I have been on watch ever since.
It has not been easy amidst the pressures of normal life but over these last three years I have learnt a lot on what I should do to stay healthy. I keep at it.
The warning by the Radiation Oncologists was that without IFRT I could expect it to come back sooner. How much sooner? No one could tell me.
My thinking was that I should remain stronger to fight another day if I was ever required to and not be weakened by the effects of IFRT.

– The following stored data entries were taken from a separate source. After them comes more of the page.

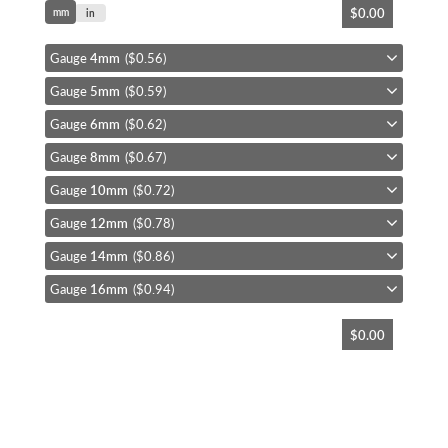
$0.00
mm
to
in
the
beginning
Gauge
4mm
($0.56)
of
Gauge
5mm
($0.59)
the
images
Gauge
6mm
($0.62)
gallery
Gauge
8mm
($0.67)
Gauge
10mm
($0.72)
Gauge
12mm
($0.78)
Gauge
14mm
($0.86)
Gauge
16mm
($0.94)
$0.00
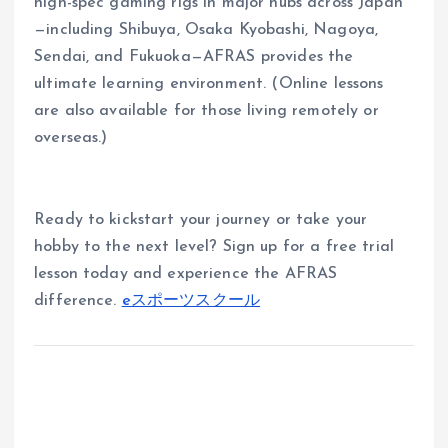
high-spec gaming rigs in major hubs across Japan
—including Shibuya, Osaka Kyobashi, Nagoya,
Sendai, and Fukuoka—AFRAS provides the
ultimate learning environment. (Online lessons
are also available for those living remotely or
overseas.)
Ready to kickstart your journey or take your
hobby to the next level? Sign up for a free trial
lesson today and experience the AFRAS
difference.
eスポーツスクール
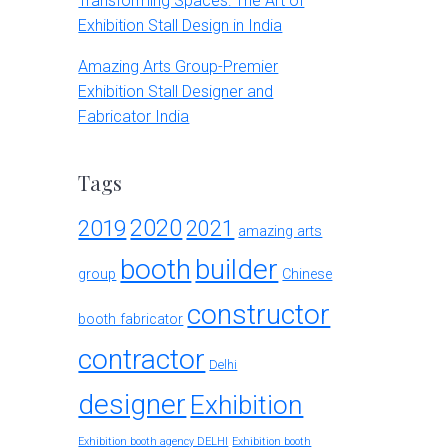
Transforming Spaces: The Art of
Exhibition Stall Design in India
Amazing Arts Group-Premier
Exhibition Stall Designer and
Fabricator India
Tags
2020
2019
2021
amazing arts
booth
builder
group
Chinese
constructor
booth fabricator
contractor
Delhi
designer
Exhibition
Exhibition booth agency DELHI
Exhibition booth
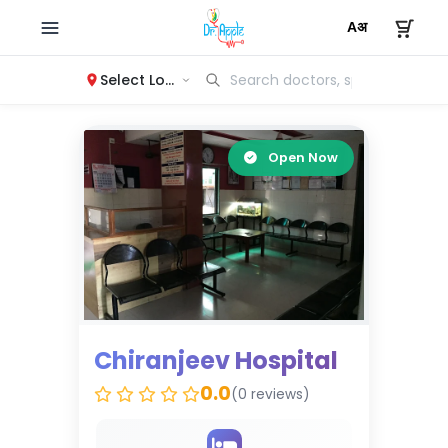
Select Location
Open Now
Chiranjeev Hospital
0.0
(0 reviews)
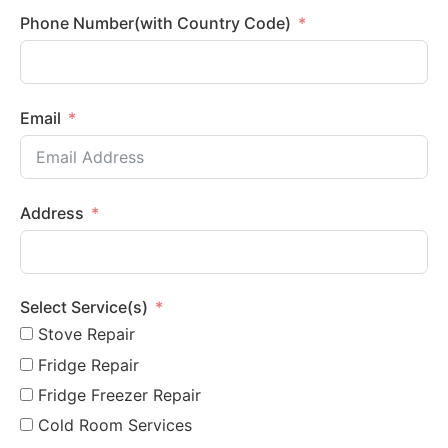
Phone Number(with Country Code)
Email
Address
Select Service(s)
Stove Repair
Fridge Repair
Fridge Freezer Repair
Cold Room Services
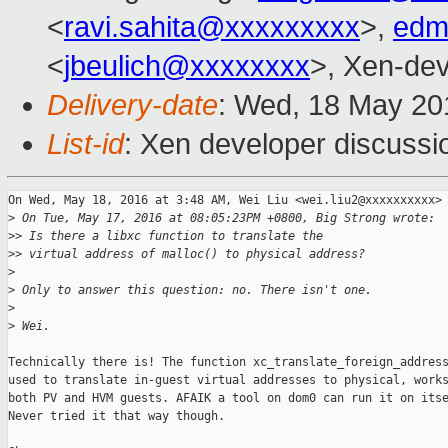
<
ravi.sahita@xxxxxxxxx
>,
edm
<
jbeulich@xxxxxxxx
>, Xen-dev
Delivery-date
: Wed, 18 May 20
List-id
: Xen developer discussi
On Wed, May 18, 2016 at 3:48 AM, Wei Liu <wei.liu2@xxxxxxxxxx> 
>
 On Tue, May 17, 2016 at 08:05:23PM +0800, Big Strong wrote:
>
> Is there a libxc function to translate the
>
> virtual address of malloc() to physical address?
>
>
 Only to answer this question: no. There isn't one.
>
>
 Wei.
Technically there is! The function xc_translate_foreign_address
used to translate in-guest virtual addresses to physical, works
both PV and HVM guests. AFAIK a tool on dom0 can run it on itse
Never tried it that way though.
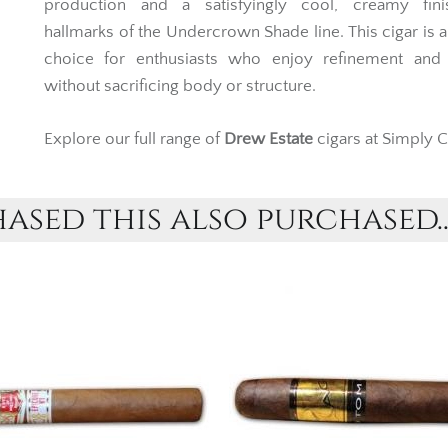
production and a satisfyingly cool, creamy fini
hallmarks of the Undercrown Shade line. This cigar is 
choice for enthusiasts who enjoy refinement and
without sacrificing body or structure.
Explore our full range of
Drew Estate
cigars at Simply C
sed this also purchased..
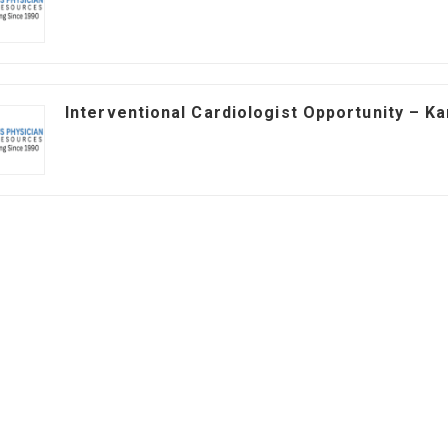
Interventional Cardiologist Opportunity – K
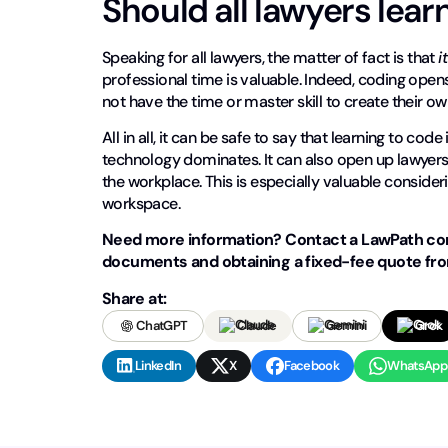
Should all lawyers lear
Speaking for all lawyers, the matter of fact is that
i
professional time is valuable. Indeed, coding opens
not have the time or master skill to create their o
All in all, it can be safe to say that learning to cod
technology dominates. It can also open up lawye
the workplace. This is especially valuable conside
workspace.
Need more information? Contact a LawPath cons
documents and obtaining a fixed-fee quote from
Share at:
ChatGPT
Claude
Gemini
Grok
LinkedIn
X
Facebook
WhatsApp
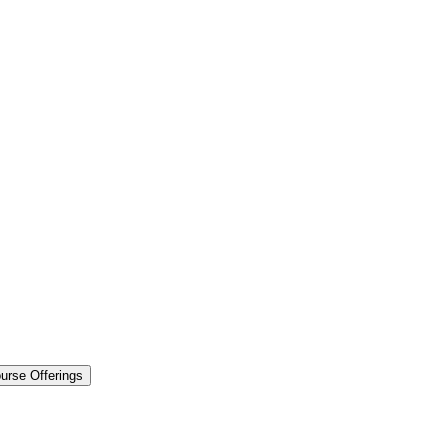
urse Offerings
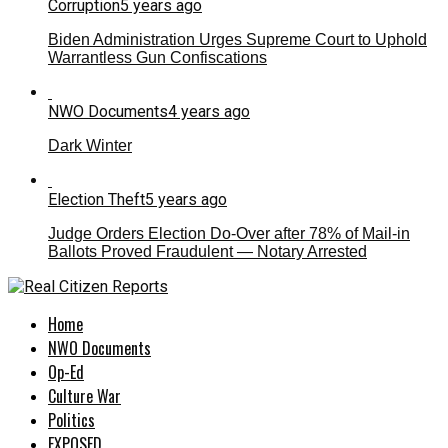
Corruption
5 years ago
Biden Administration Urges Supreme Court to Uphold
Warrantless Gun Confiscations
NWO Documents
4 years ago
Dark Winter
Election Theft
5 years ago
Judge Orders Election Do-Over after 78% of Mail-in
Ballots Proved Fraudulent — Notary Arrested
Home
NWO Documents
Op-Ed
Culture War
Politics
EXPOSED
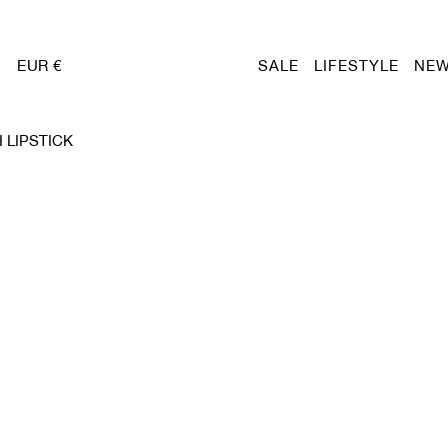
EUR €
SALE
LIFESTYLE
NEW
 LIPSTICK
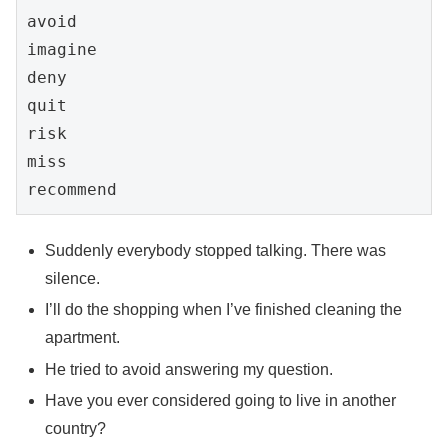
avoid

imagine

deny

quit

risk

miss

Suddenly everybody stopped talking. There was
silence.
I’ll do the shopping when I’ve finished cleaning the
apartment.
He tried to avoid answering my question.
Have you ever considered going to live in another
country?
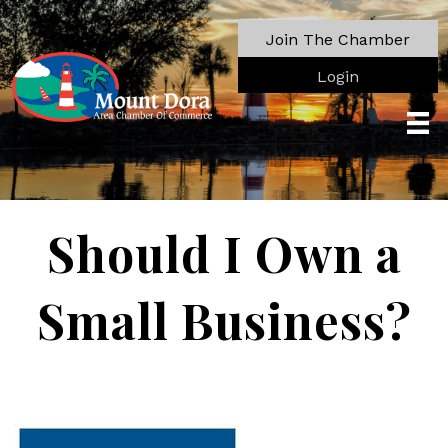
Join The Chamber
Login
Should I Own a
Small Business?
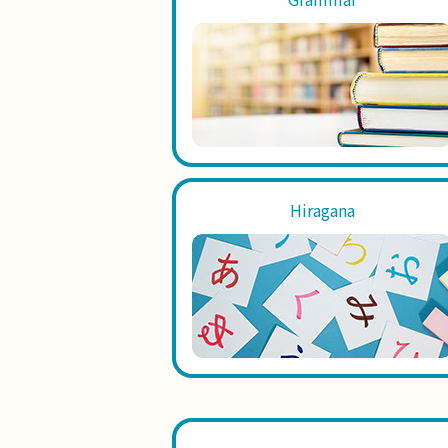
Hiragana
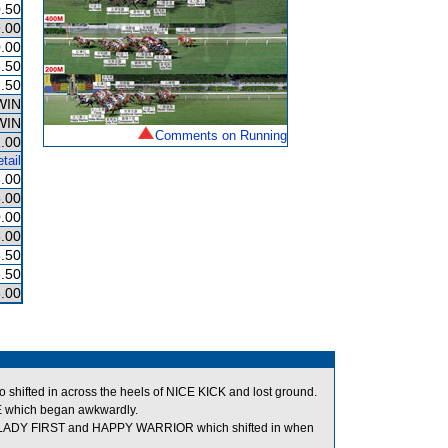
.50
.00
.00
.50
.50
WIN
WIN
Comments on Running
.00
tail
.00
.00
.00
.00
.50
.50
.00
 shifted in across the heels of NICE KICK and lost ground.
 which began awkwardly.
n LADY FIRST and HAPPY WARRIOR which shifted in when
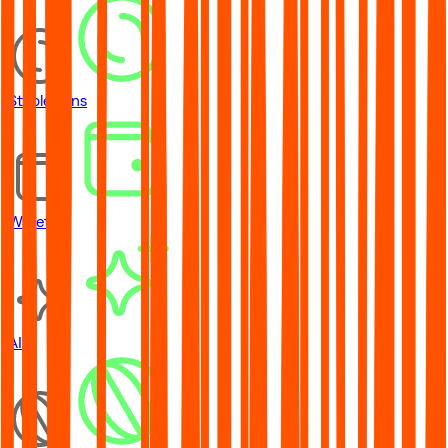
Stablecoins
Wallets
AI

In the end, there were a total of twelve oncologists whose opinions I sought at different stages. I also gathered information from within and without the medical community which helped me in my decision making. Throughout my ordeal, this allowed me to exercise a strict control of what I would allow the doctors to do for me. Once I had sufficiently understood and decided what that was (allowing what was crucial to my survival) I did anything else possible (appropriate food/fluid/rest/exercise etc) to help their efforts to help me have a better chance.

Hope that helps.

Dear BRINGITON As you know

Dear BRINGITON

As you know each individual is unique and reactions will differ.
You may want to read the post I made just before this.
Click my username “Felix” to get some background first.

Your questions are very valid and are to be expected. The first person you should ask is your treating oncologist. BUT that is not the last person you should ask. As you may have noted (if you read my previous post here) I am an advocate of extra opinions.

Accuracy of diagnosis is the first hurdle to clear closely followed by the recommended treatment plan and adjustments thereto (whenever warranted).
As mentioned many times on this site, getting the diagnosis wrong could be disastrous as the treatment plan would not match.
So get an independent opinion or two on the diagnosis and associated treatment plans and reassure yourself by getting to know as clearly as possible of what had gone wrong and how it may be put right or as near right as possible.

I can share with you what I went through and how I coped albeit mine was NHL.
I realized that I would have to make a series of important decisions that will affect the lives of primarily my teenage children and all other loved ones.

Since I believe and practice that decisions should be based on appropriate information, I got busy gathering relevant information, opinions, views, data and the like.
I did not feel sorry for myself but knew that I had to do what I could to clear this off my plate.

I believe that I have been successful so far because of the attitude I consistently adopt.
Get a balanced view of what can be done and get it done. Imagining things leads to worry and that weakens us.

So don’t imagine and don’t worry but find out and take action.